# Mixing 10yrs Ago?



## Chukin'Vape (7/9/19)

Join Deetz, Theo and Richard in a mind blowing episode - going back 10yrs and "trying" their absolute best to follow a tutorial - Right after the Fresh03 Show, set reminder here:

Reactions: Like 3 | Winner 2


----------



## ARYANTO (8/9/19)

WOW - thank you guys , it was fun and informative , a long way we have come !
From half a ml to 200 ml on the shelf.

Reactions: Like 1 | Thanks 1


----------



## Puff the Magic Dragon (8/9/19)

Thanks for the video. Good watch, as always.

Funny thing is..... I was that guy.

Bought VG from Pick n Pay. Chemist ordered PG for me. Cotton from Dischem. Flavour from a bakery shop. Nic from SkuBlue ??? in Joberg. Reused old Liqua bottles.

Reactions: Like 1 | Funny 2 | Thanks 1 | Can relate 1


----------



## ARYANTO (8/9/19)

Puff the Magic Dragon said:


> Thanks for the video. Good watch, as always.
> 
> Funny thing is..... I was that guy.
> 
> Bought VG from Pick n Pay. Chemist ordered PG for me. Cotton from Dischem. Flavour from a bakery shop. Nic from SkuBlue ??? in Joberg. Reused old Liqua bottles.

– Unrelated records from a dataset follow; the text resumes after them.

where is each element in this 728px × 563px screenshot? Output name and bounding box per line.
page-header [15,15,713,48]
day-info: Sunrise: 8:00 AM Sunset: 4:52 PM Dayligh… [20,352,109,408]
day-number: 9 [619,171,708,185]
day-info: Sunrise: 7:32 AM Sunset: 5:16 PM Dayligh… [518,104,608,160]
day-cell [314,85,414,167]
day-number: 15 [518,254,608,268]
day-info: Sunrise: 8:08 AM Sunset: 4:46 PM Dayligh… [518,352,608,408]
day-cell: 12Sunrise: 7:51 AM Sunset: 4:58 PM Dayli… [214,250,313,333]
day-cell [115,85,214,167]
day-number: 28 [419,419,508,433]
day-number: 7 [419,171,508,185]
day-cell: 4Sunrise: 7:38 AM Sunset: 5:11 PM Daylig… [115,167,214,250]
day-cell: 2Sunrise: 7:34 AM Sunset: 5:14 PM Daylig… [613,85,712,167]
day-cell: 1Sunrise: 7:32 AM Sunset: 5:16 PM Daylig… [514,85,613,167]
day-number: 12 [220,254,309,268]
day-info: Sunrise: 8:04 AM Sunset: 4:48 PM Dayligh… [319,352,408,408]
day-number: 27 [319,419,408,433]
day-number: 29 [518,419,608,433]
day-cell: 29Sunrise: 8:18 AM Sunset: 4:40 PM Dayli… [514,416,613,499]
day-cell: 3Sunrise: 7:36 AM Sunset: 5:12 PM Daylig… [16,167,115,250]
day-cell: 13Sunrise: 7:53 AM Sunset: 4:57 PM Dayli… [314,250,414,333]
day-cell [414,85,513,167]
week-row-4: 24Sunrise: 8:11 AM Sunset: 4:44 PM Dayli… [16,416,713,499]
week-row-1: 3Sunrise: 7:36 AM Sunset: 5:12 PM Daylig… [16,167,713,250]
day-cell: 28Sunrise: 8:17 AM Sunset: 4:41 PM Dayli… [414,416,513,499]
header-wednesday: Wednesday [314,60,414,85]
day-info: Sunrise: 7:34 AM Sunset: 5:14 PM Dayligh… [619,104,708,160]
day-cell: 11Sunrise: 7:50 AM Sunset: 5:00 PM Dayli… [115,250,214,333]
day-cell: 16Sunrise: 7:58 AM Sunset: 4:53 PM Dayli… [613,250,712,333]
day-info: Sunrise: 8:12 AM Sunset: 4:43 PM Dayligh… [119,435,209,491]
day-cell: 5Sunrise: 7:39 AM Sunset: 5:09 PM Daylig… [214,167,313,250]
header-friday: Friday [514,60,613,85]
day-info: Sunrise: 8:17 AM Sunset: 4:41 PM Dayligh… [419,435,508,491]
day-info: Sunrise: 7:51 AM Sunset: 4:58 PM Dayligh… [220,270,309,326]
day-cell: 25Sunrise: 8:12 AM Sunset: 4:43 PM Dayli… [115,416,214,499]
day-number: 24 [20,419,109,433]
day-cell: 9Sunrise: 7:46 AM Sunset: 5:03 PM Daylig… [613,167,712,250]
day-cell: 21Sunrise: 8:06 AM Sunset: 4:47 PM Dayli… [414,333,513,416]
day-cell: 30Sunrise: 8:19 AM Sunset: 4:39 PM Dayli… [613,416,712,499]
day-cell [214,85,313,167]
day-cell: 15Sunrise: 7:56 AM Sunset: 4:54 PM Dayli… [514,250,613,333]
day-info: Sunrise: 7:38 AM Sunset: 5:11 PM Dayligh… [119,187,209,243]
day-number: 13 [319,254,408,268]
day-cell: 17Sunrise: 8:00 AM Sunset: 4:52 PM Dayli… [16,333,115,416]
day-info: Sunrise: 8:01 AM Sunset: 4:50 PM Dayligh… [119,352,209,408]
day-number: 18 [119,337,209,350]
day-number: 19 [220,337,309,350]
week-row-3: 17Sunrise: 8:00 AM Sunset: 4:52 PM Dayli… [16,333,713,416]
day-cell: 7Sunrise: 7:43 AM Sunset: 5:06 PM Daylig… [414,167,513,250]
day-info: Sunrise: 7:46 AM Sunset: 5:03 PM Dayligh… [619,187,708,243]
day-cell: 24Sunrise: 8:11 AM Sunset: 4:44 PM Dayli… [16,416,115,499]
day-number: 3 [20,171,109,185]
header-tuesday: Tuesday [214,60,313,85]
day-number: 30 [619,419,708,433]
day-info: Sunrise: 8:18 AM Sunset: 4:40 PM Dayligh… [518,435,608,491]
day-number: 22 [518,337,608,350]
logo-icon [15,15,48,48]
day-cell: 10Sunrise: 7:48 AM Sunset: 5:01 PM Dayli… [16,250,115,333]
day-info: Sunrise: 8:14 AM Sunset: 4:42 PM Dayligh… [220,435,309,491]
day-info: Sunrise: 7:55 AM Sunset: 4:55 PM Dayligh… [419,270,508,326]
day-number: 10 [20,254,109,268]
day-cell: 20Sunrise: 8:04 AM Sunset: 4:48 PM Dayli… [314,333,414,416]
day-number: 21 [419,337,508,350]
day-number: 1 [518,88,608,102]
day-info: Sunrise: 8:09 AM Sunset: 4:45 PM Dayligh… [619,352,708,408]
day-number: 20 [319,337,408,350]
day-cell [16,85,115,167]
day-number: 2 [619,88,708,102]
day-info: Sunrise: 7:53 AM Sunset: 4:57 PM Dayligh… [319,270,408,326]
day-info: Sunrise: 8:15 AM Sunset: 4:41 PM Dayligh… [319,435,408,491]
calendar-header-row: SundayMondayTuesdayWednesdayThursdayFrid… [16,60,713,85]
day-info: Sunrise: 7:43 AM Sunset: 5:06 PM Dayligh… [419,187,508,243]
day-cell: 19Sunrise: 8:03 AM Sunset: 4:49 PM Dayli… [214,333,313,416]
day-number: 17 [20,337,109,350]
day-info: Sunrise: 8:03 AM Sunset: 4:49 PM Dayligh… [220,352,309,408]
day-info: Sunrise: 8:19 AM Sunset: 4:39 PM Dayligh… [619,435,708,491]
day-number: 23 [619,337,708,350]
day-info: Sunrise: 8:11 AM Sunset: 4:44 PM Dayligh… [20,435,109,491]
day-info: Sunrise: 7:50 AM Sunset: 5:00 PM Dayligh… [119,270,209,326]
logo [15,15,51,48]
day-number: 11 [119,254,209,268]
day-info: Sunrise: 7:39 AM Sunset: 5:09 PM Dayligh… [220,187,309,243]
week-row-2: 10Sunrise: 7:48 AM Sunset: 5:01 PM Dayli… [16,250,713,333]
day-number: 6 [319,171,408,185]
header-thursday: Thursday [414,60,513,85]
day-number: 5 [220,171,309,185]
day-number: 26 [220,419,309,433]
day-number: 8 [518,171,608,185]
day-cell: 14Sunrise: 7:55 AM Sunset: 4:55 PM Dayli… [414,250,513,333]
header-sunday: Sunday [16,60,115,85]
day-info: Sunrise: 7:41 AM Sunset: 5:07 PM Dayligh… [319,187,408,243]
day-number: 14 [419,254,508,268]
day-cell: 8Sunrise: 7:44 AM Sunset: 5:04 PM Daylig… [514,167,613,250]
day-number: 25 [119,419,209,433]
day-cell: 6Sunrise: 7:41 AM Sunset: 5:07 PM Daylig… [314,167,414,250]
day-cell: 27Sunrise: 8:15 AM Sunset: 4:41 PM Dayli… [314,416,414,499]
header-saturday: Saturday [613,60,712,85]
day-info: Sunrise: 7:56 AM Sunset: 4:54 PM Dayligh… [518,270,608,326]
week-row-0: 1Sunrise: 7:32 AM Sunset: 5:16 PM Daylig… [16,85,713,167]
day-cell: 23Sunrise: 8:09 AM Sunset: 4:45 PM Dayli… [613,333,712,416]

Remember SkyBlue , got my first nic in a blue bottle from them.

Reactions: Can relate 2


----------



## Chukin'Vape (9/9/19)

Puff the Magic Dragon said:


> Thanks for the video. Good watch, as always.
> 
> Funny thing is..... I was that guy.
> 
> Bought VG from Pick n Pay. Chemist ordered PG for me. Cotton from Dischem. Flavour from a bakery shop. Nic from SkuBlue ??? in Joberg. Reused old Liqua bottles.


Dont worry my first USP VG was from Dischem - lol.

Reactions: Can relate 1


----------